Featured Alum: Chief Thomas Chan
In Featured Alum, we interview prominent alumni about their careers and memories of Stuyvesant.
Thomas M. Chan ’75 is the Chief of Transportation for the New York City Police Department. Prior to being appointed to this position, he served as the Chief of the NYPD’s Community Affairs Bureau. Thomas holds a Bachelor of Science from St. John’s University and worked as a paramedic prior to joining the police force in 1982. He is the first Asian-American to obtain both the two star and three star rank in the New York City Police Department.
Alumni Office: How did you first start down your career path?
Chief Thomas Chan: My exposure to emergency care began at St. John’s when I responded to an advertisement for an emergency registrar position for which I was later hired. Through this position, I was exposed to emergency workers including paramedics and police officers. I was intrigued by their work as well as the excitement and drama in the emergency room.
AO: What’s been the most interesting part of being Chief of the NYPD’s Transportation Bureau? What’s been the strangest thing that ever happened to you during your time there? What about being Chief of Community Affairs?
Chief TC: As the Chief of Transportation Bureau, I’ve been charged with the overall implementation of Mayor Bill de Blasio’s Vision Zero program within the police department. This program is a collaborative effort between city agencies and the public to reduce fatalities and injuries related to motor vehicle collisions.
It’s not the strangest thing nevertheless public speaking and city council testimony was not an area I had aspired to. However, it is an aspect that, quite often, is required in my new assignment.
Both positions, as the Chief of Transportation as well as the Chief of Community Affairs, have afforded me the opportunity to make a difference. In Community Affairs, I led the development of new programs to target young children deemed at risk and to have a potential for future criminal activity. I further established stronger community relations through sports activities and leagues, outreach and a partnership with our religious communities.
AO: Did you do anything related to your work when you were a Stuyvesant student? What did you think you were going to go into as an adult when you were a student there?

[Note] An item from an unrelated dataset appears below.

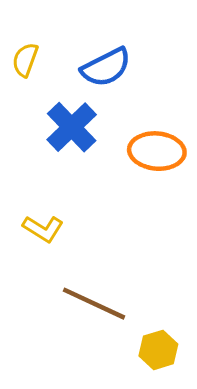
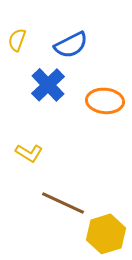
yellow hexagon: (158, 350) -> (106, 234), size x1.5

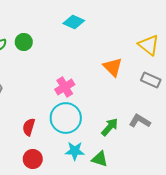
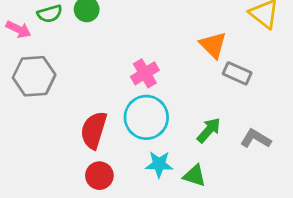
gray rectangle: (151, 80) -> (237, 73), moved
gray L-shape: (140, 121) -> (256, 139), moved
red semicircle: (29, 127) -> (94, 130), size x1.5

Chief TC: As a Stuyvesant student, I developed the organizational skills, including time management and positive study habits, which are important components in any work environment. I also learned the secret to success for any good manager which is…preparation, preparation, preparation.
As a student, I had planned to go into the science field and aspired to be a pharmacist. However, after several bouts with Organic Chemistry, I eventually changed my major to Hospital Administration.
AO: What sort of student were you at Stuyvesant?
Chief TC: I was an above-average student while at Stuyvesant. I was pre-occupied with after school employment as it afforded me an income, independence and self-reliance.
AO: What’s a really unique memory you have of the school?
Chief TC: I enjoyed attending SING! as well as the Asian Club, of which I was a member. I also really enjoyed my lunch periods with my friends as we would chit-chat on the day’s events.
My memory of school was my first week of Stuyvesant and all the new teachers and friends. I knew at that moment that I was a part of a very special place.
Two areas that I enjoyed were classical music and art. I can still recall Music Appreciation with Mr. Pomerantz and Art Appreciation with Mr. Rosen. Today, I still enjoy classical musical and have a fondness for opera and expressionist paintings. Looking back, I’m truly grateful for my exposure to these areas that I received as a Stuyvesant student.
AO: How did you get to Stuyvesant in the morning?
Chief TC: I took the M15 bus to and from school on 1st and 2nd Avenue from Chinatown.
AO: What was most valuable to you about going to a specialized high school?
Chief TC: The school and its environment provided me the personal, social and academic circumstances to grow. The students weren’t just from the local neighborhood and represented a diverse cross-section of New York City in one school.
AO: What’s the best part about being an alumnus of the school?
Chief TC: As alumni, we can give back in more than just monetary contributions. Maintaining contact and involvement in school and alumni functions is mutually beneficial and rewarding to every Stuyvesant student both past and present.